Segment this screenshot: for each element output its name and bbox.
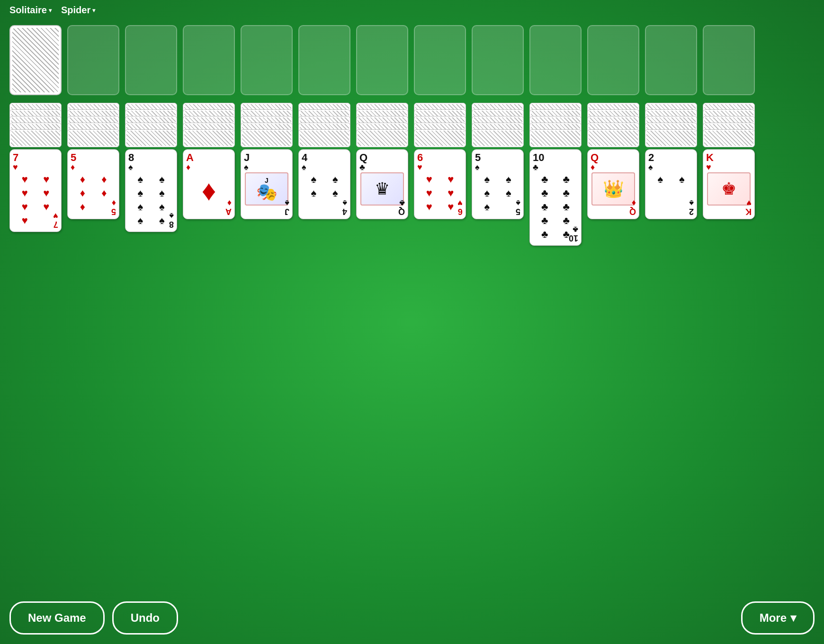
solitaire-menu[interactable]: Solitaire ▾ [9,5,52,16]
foundation-slot-9[interactable] [529,25,582,95]
face-down-stack [645,103,697,147]
face-down-card [183,129,235,147]
more-arrow: ▾ [790,611,796,625]
tableau-column-12[interactable]: K♥♚K♥ [703,103,755,246]
face-up-card[interactable]: 8♠♠♠♠♠♠♠♠♠8♠ [125,149,177,232]
solitaire-label: Solitaire [9,5,47,16]
face-up-card[interactable]: Q♦👑Q♦ [587,149,639,219]
tableau-column-5[interactable]: 4♠♠♠♠♠4♠ [298,103,350,246]
foundation-slot-11[interactable] [645,25,697,95]
tableau-column-10[interactable]: Q♦👑Q♦ [587,103,639,246]
foundation-slot-4[interactable] [241,25,293,95]
foundation-slot-10[interactable] [587,25,639,95]
foundation-slot-8[interactable] [472,25,524,95]
foundation-slot-5[interactable] [298,25,350,95]
foundation-slot-7[interactable] [414,25,466,95]
undo-button[interactable]: Undo [112,601,178,635]
face-up-card[interactable]: 2♠♠♠2♠ [645,149,697,219]
face-down-stack [125,103,177,147]
tableau-column-0[interactable]: 7♥♥♥♥♥♥♥♥7♥ [9,103,62,246]
face-up-card[interactable]: 6♥♥♥♥♥♥♥6♥ [414,149,466,219]
face-down-stack [67,103,119,147]
face-down-card [472,129,524,147]
face-down-card [67,129,119,147]
tableau-column-4[interactable]: J♠J🎭J♠ [241,103,293,246]
face-down-card [241,129,293,147]
face-down-stack [529,103,582,147]
face-up-card[interactable]: 7♥♥♥♥♥♥♥♥7♥ [9,149,62,232]
more-label: More [760,611,787,625]
face-down-stack [587,103,639,147]
face-down-stack [356,103,408,147]
foundation-slot-1[interactable] [67,25,119,95]
foundation-slot-2[interactable] [125,25,177,95]
spider-arrow: ▾ [92,7,95,14]
face-up-card[interactable]: J♠J🎭J♠ [241,149,293,219]
face-down-stack [703,103,755,147]
tableau-column-7[interactable]: 6♥♥♥♥♥♥♥6♥ [414,103,466,246]
face-down-card [414,129,466,147]
new-game-button[interactable]: New Game [9,601,105,635]
face-down-stack [472,103,524,147]
face-down-card [529,129,582,147]
tableau-column-9[interactable]: 10♣♣♣♣♣♣♣♣♣♣♣10♣ [529,103,582,246]
face-up-card[interactable]: A♦♦A♦ [183,149,235,219]
bottom-left-buttons: New Game Undo [9,601,178,635]
tableau-column-6[interactable]: Q♣♛Q♣ [356,103,408,246]
face-down-card [356,129,408,147]
top-row [9,25,815,95]
face-up-card[interactable]: 5♠♠♠♠♠♠5♠ [472,149,524,219]
face-down-card [298,129,350,147]
face-down-card [125,129,177,147]
stock-pile[interactable] [9,25,62,95]
foundation-slot-12[interactable] [703,25,755,95]
face-up-card[interactable]: K♥♚K♥ [703,149,755,219]
spider-label: Spider [61,5,90,16]
foundation-slot-3[interactable] [183,25,235,95]
solitaire-arrow: ▾ [49,7,52,14]
face-up-card[interactable]: 10♣♣♣♣♣♣♣♣♣♣♣10♣ [529,149,582,246]
game-area: 7♥♥♥♥♥♥♥♥7♥5♦♦♦♦♦♦5♦8♠♠♠♠♠♠♠♠♠8♠A♦♦A♦J♠J… [0,20,824,250]
header: Solitaire ▾ Spider ▾ [0,0,824,20]
face-down-stack [183,103,235,147]
face-down-card [645,129,697,147]
face-down-card [9,129,62,147]
face-down-stack [241,103,293,147]
tableau-column-1[interactable]: 5♦♦♦♦♦♦5♦ [67,103,119,246]
more-button[interactable]: More ▾ [741,601,815,635]
bottom-bar: New Game Undo More ▾ [9,601,815,635]
face-down-card [703,129,755,147]
face-down-stack [9,103,62,147]
tableau-column-8[interactable]: 5♠♠♠♠♠♠5♠ [472,103,524,246]
foundation-slot-6[interactable] [356,25,408,95]
tableau-column-3[interactable]: A♦♦A♦ [183,103,235,246]
tableau: 7♥♥♥♥♥♥♥♥7♥5♦♦♦♦♦♦5♦8♠♠♠♠♠♠♠♠♠8♠A♦♦A♦J♠J… [9,103,815,246]
face-up-card[interactable]: 5♦♦♦♦♦♦5♦ [67,149,119,219]
spider-menu[interactable]: Spider ▾ [61,5,95,16]
tableau-column-2[interactable]: 8♠♠♠♠♠♠♠♠♠8♠ [125,103,177,246]
face-down-card [587,129,639,147]
tableau-column-11[interactable]: 2♠♠♠2♠ [645,103,697,246]
face-down-stack [414,103,466,147]
face-down-stack [298,103,350,147]
face-up-card[interactable]: Q♣♛Q♣ [356,149,408,219]
face-up-card[interactable]: 4♠♠♠♠♠4♠ [298,149,350,219]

__Aim of the task__.
The answer must consist of every line from the entries above that contains the string "slot".

__Solution__.
foundation-slot-9[interactable] [529,25,582,95]
foundation-slot-11[interactable] [645,25,697,95]
foundation-slot-4[interactable] [241,25,293,95]
foundation-slot-10[interactable] [587,25,639,95]
foundation-slot-8[interactable] [472,25,524,95]
foundation-slot-5[interactable] [298,25,350,95]
foundation-slot-7[interactable] [414,25,466,95]
foundation-slot-1[interactable] [67,25,119,95]
foundation-slot-2[interactable] [125,25,177,95]
foundation-slot-12[interactable] [703,25,755,95]
foundation-slot-3[interactable] [183,25,235,95]
foundation-slot-6[interactable] [356,25,408,95]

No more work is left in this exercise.